To recap, Louboutin sued YSL for selling monochromatic red shoes, which included the use of red soles. Louboutin owns a registered federal trademark covering the use of red soles on footwear.
The Second Circuit agreed that Louboutin had demonstrated that it had acquired distinctiveness for the use of red soled shoes, with a notable exception: The Court held that Louboutin had NOT demonstrated distinctiveness was acquired in monochromatic (all red) red soled shoes.
The Second Circuit essentially dismissed several examples of Louboutin red/red shoes as essentially too few to demonstrate secondary meaning, and ordered that Louboutin's trademark be "rectified" to include this novel limitation.
As an initial matter, the Lanham Act empowers "the Court" to correct registrations to correct errors. It is not clear that "the Court" contemplated by the federal statute was intended to include an Appeals Court selectively amending trademarks as it sees fit, unless the District Court had made a factual finding that such a limitation is warranted and supported by the record.
Here, the District Court had made no such finding and had dismissed the case on broader grounds, which the Appeals Court did not need to reach. Therefore, there is some question as to whether the Circuit Court even had the power it chose to exercise to conveniently dispose of the case.

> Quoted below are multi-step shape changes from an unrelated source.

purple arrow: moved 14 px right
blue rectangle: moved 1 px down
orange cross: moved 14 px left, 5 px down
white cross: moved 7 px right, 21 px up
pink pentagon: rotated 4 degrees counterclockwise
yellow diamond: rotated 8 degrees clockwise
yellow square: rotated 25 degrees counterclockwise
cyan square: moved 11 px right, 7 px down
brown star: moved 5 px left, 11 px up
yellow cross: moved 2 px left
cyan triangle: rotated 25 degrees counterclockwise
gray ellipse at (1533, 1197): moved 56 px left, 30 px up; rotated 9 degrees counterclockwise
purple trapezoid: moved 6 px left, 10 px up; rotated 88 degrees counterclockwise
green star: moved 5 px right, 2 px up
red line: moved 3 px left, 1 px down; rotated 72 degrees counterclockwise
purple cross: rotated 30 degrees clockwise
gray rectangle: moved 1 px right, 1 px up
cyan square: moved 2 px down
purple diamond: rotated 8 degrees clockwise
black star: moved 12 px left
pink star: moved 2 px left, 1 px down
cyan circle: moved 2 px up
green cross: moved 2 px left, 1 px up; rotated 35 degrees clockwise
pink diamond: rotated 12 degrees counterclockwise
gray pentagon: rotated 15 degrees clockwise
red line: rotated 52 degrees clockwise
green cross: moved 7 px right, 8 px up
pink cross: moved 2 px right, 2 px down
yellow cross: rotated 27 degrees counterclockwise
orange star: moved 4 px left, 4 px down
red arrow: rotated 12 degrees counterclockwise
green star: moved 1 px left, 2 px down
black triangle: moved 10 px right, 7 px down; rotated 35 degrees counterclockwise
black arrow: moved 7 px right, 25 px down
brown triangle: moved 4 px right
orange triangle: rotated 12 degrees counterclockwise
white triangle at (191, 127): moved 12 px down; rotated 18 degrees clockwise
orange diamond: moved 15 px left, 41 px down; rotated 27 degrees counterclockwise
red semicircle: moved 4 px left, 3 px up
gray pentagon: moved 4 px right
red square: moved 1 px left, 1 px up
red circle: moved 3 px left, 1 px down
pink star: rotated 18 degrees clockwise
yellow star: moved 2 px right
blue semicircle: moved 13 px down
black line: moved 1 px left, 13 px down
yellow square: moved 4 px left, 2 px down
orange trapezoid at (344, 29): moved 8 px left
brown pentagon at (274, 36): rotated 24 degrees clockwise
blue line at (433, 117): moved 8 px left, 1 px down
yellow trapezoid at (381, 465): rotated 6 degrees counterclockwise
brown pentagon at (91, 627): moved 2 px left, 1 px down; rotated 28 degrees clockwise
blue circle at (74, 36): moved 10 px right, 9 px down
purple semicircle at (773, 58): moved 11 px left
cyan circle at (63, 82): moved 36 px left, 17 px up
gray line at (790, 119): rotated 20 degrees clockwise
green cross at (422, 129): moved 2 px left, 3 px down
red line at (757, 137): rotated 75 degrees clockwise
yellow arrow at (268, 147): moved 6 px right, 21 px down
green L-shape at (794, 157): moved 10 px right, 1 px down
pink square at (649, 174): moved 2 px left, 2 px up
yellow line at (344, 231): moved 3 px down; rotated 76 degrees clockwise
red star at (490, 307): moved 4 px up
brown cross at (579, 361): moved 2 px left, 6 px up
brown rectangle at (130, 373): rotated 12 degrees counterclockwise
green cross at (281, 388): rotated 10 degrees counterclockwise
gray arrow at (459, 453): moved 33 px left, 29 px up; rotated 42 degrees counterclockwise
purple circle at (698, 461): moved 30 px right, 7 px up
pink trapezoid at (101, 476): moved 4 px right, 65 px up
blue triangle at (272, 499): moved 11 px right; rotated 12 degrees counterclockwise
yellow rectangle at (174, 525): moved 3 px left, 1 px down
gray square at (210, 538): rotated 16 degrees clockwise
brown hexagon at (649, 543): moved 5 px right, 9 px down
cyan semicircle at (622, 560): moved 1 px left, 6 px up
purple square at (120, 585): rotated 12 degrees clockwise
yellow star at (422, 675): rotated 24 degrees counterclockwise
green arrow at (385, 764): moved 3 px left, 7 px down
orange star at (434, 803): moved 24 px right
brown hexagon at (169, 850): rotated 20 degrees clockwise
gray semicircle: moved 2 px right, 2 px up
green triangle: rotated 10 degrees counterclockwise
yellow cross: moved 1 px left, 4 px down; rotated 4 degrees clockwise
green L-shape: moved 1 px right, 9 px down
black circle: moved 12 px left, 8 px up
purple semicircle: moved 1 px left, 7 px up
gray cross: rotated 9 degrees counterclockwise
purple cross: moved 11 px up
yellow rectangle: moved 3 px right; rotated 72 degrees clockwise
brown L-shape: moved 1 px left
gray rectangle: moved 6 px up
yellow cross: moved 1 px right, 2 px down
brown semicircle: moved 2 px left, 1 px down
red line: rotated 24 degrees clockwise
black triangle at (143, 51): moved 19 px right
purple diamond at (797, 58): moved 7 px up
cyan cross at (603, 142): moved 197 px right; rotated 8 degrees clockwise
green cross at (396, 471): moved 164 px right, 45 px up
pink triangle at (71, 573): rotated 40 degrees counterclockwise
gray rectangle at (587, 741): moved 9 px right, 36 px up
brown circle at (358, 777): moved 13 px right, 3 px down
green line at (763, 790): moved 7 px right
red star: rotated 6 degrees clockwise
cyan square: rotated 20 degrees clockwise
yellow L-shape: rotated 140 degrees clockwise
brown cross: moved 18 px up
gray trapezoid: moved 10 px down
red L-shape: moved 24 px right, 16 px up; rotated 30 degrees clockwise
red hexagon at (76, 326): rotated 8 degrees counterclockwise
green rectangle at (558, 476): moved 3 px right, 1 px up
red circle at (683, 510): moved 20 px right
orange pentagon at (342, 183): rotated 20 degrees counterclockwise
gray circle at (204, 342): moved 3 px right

Second, the Appeals Court's backhanded dismissal of Louboutin's red soled shoe trademark as used on monochromatic shoes was belied by the record which demonstrated that Louboutin had, indeed, used red soles on monochromatic shoes, and that there was even evidence of confusion in Louboutin's consumer survey. The Circuit Court just dismissed that evidence out of hand, but not very persuasively.
Therefore, the Second Circuit's reasoning reads like an example of "bad facts making bad law." The end result is neither satisfying logically or legally, but disposed of a tough case with an equitable result.
In the end, it is my personal opinion that YSL should never have been sued to begin with, until and unless Louboutin had acquired an incontestable trademark that had been successfully asserted against other, more willful targets first.
If that clear record of a tested trademark had been before the Court, it would have been much more difficult to let YSL walk away unscathed, as it did.
So, where does that leave the public? Well, the Second Circuit clarified that color can serve as a trademark in fashion, just as in other areas of law, and rejected the lower court's unprecedented "per se" bar against the use of color in fashion. That, in my personal opinion, was a good start.
It is good law that color can and does function as a trademark in fashion no less than in other industries.
However, the remainder of the opinion did little to add value to the body of precedent on aesthetic functionality, or what level of secondary meaning is necessary to protect color as a trademark.
So, in the end, YSL walked away unscathed, Louboutin kept his (modified) trademark, and we are left with a rule of law that suggests that brand owners' lawyers should take better care selecting their litigation targets.